# overnighter -Pelagic charters 8/17



## captain william wall (Jul 9, 2008)

Just getting back into town this morning from Grand Isle. I was able to put a group together for an overnight trip this past weekend with the hopes of good weather and good fishing. Well, i at least got one of them! Friday evening at my buddies house boat it was slick as glass and beautiful. Woke up saturday morning to a stiff breeze and storms brewing. Talk about what the hell? Two of my crew were already down and one on the way from Teaxs and all the while it kept getting nastier and nastier. Met up with adam, aka tunahunter and I told him to hang tight while we check the weather. Made the decision to go for it and loaded up kenneth,adam and yes another adam. Cleared the pass and it kooked like i was headed into the berring sea during december! I made it about 25 miles and pulled back the reigns and said whooaaa boys. No more of that for this captain. We high-Tailed it for the barn in 35mph winds,rain and lightning. Made it back to the marina and told the boys, Let's fire up the grill and look at the situation again. Sat around awhile and grilled up some sausage on the boat and about 3:45 after checking the radar i said "Let's try again!" Cleared the pass again and i was glad to see the perfect storm had moved to the east. It was still pretty bumpy but we made our way to the tuna grounds slowly but surely and after about 
70 miles she cleared out nice and the moon was shining bright. We finally arrived at my destination in the dark and made a lap to see what was up. I didn't make it all the way around when a tuna shot in the air and kenneth threw a Frenzy popper to him and it was fish on! Boated that fish and put a live bait out only to have it last about as long as a Oreo in a kids hand! Adam quickly threw a popper while the other adam was fighting his first yellowfin and wham! double baby! This went on four a little over two hours and we completed a three man limit of 9 yellowfin tuna plus 5 blackfin.
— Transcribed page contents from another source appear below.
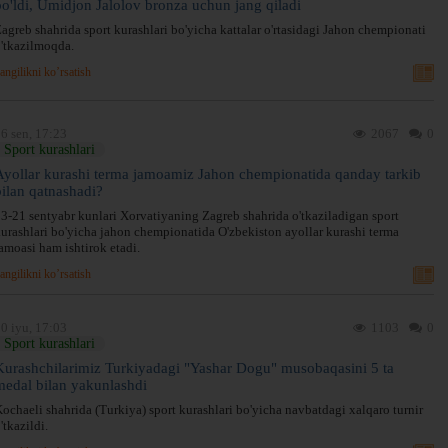
bo'ldi, Umidjon Jalolov bronza uchun jang qiladi
agreb shahrida sport kurashlari bo'yicha kattalar o'rtasidagi Jahon chempionati
'tkazilmoqda.
angilikni ko’rsatish
6 sen, 17:23
2067
0
Sport kurashlari
Ayollar kurashi terma jamoamiz Jahon chempionatida qanday tarkib
bilan qatnashadi?
3-21 sentyabr kunlari Xorvatiyaning Zagreb shahrida o'tkaziladigan sport
urashlari bo'yicha jahon chempionatida O'zbekiston ayollar kurashi terma
amoasi ham ishtirok etadi.
angilikni ko’rsatish
0 iyu, 17:03
1103
0
Sport kurashlari
Kurashchilarimiz Turkiyadagi "Yashar Dogu" musobaqasini 5 ta
medal bilan yakunlashdi
ochaeli shahrida (Turkiya) sport kurashlari bo'yicha navbatdagi xalqaro turnir
'tkazildi.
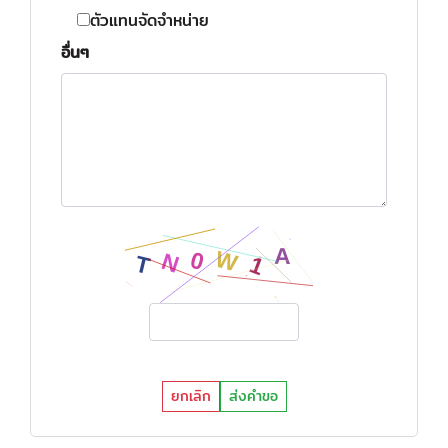
ตัวแทนจัดจำหน่าย
อื่นๆ
ยกเลิก
ส่งคำขอ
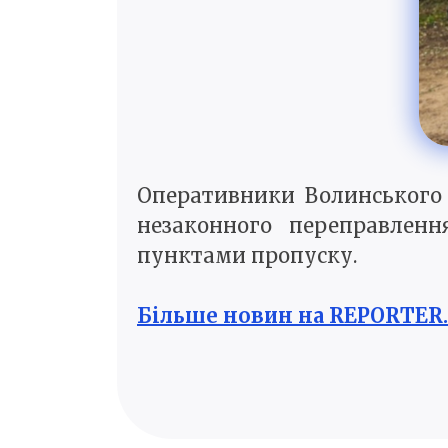
Оперативники Волинського 
незаконного переправленн
пунктами пропуску.
Більше новин на REPORTER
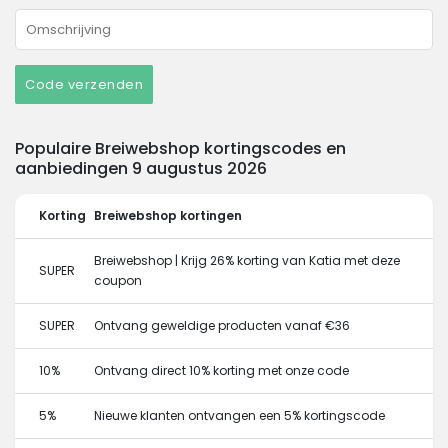
Code verzenden
Populaire Breiwebshop kortingscodes en
aanbiedingen 9 augustus 2026
Korting
Breiwebshop kortingen
Breiwebshop | Krijg 26% korting van Katia met deze
SUPER
coupon
SUPER
Ontvang geweldige producten vanaf €36
10%
Ontvang direct 10% korting met onze code
5%
Nieuwe klanten ontvangen een 5% kortingscode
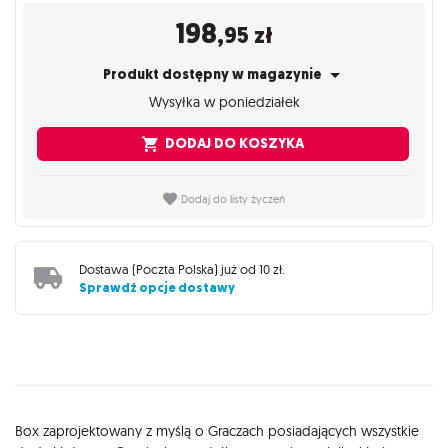
198
,95
zł
Produkt dostępny w magazynie
Wysyłka w poniedziałek
DODAJ DO KOSZYKA
Dodaj do listy życzeń
Dostawa (
Poczta Polska
) już od
10 zł
.
Sprawdź opcje dostawy
Opis
Box zaprojektowany z myślą o Graczach posiadających wszystkie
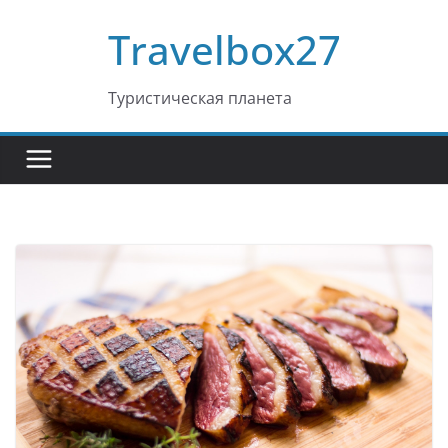
Перейти
Travelbox27
к
содержимому
Туристическая планета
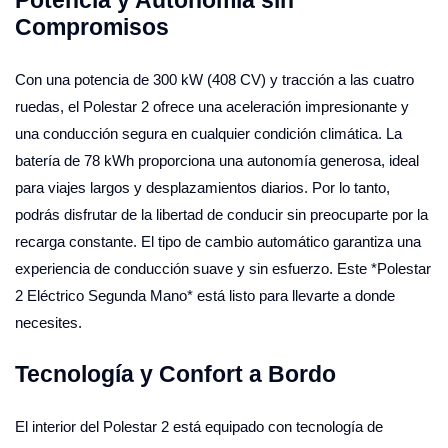
Compromisos
Con una potencia de 300 kW (408 CV) y tracción a las cuatro
ruedas, el Polestar 2 ofrece una aceleración impresionante y
una conducción segura en cualquier condición climática. La
batería de 78 kWh proporciona una autonomía generosa, ideal
para viajes largos y desplazamientos diarios. Por lo tanto,
podrás disfrutar de la libertad de conducir sin preocuparte por la
recarga constante. El tipo de cambio automático garantiza una
experiencia de conducción suave y sin esfuerzo. Este *Polestar
2 Eléctrico Segunda Mano* está listo para llevarte a donde
necesites.
Tecnología y Confort a Bordo
El interior del Polestar 2 está equipado con tecnología de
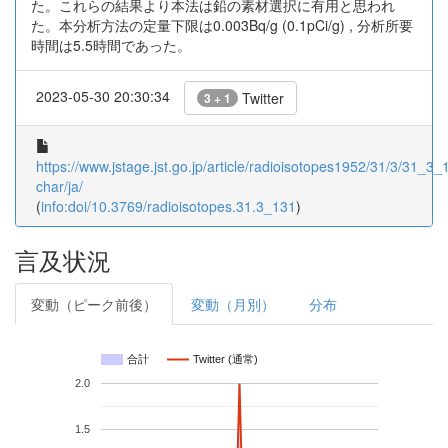
た。これらの結果より本法は鉛の素材選択に有用と思われ
た。本分析方法の定量下限は0.003Bq/g (0.1pCi/g) , 分析所要
時間は5.5時間であった。
2023-05-30 20:30:34
Twitter
3 + 1
https://www.jstage.jst.go.jp/article/radioisotopes1952/31/3/31_3_1
char/ja/
(
info:doi/10.3769/radioisotopes.31.3_131
)
言及状況
変動（ピーク前後）
変動（月別）
分布
合計
Twitter (通常)
2.0
1.5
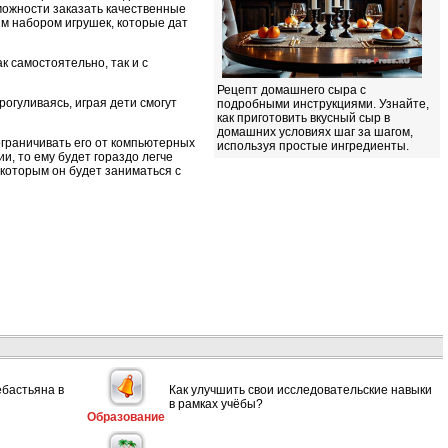
зможности заказать качественные
ым набором игрушек, которые дат
к самостоятельно, так и с
Рецепт домашнего сыра с
рогуливаясь, играя дети смогут
подробными инструкциями. Узнайте,
как приготовить вкусный сыр в
домашних условиях шаг за шагом,
ограничивать его от компьютерных
используя простые ингредиенты.
и, то ему будет гораздо легче
 которым он будет заниматься с
ебастьяна в
Как улучшить свои исследовательские навыки
в рамках учёбы?
Образование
Louisiana adam took big fish honors with a solid 100lb.That fish came to the boat in five minutes and almost tried to amputate my arm in the process of gaffing him. All in all a great trip. Followed up the night bite with a little jigging in the morning for alamco and amberjack. All fish were caught with 80lb floro with mustad demon 8/0 circle hook with a hardtail and Frenzy poppers in blue. Most weird thing of the trip was catching a scamp grouper on a sabiki rig while baiting up. Never seen that before. Thanks again for the good time guys, look forward to doing it again. The weather still looks good despite the system in Florida. I still have some days open this month so Give me a call and come experience this kind of action for your self. 
Captain William Wall 
www.pelagicchartersllc.com


----------



## Bub (Oct 7, 2007)

somebody had fun :bowdown


----------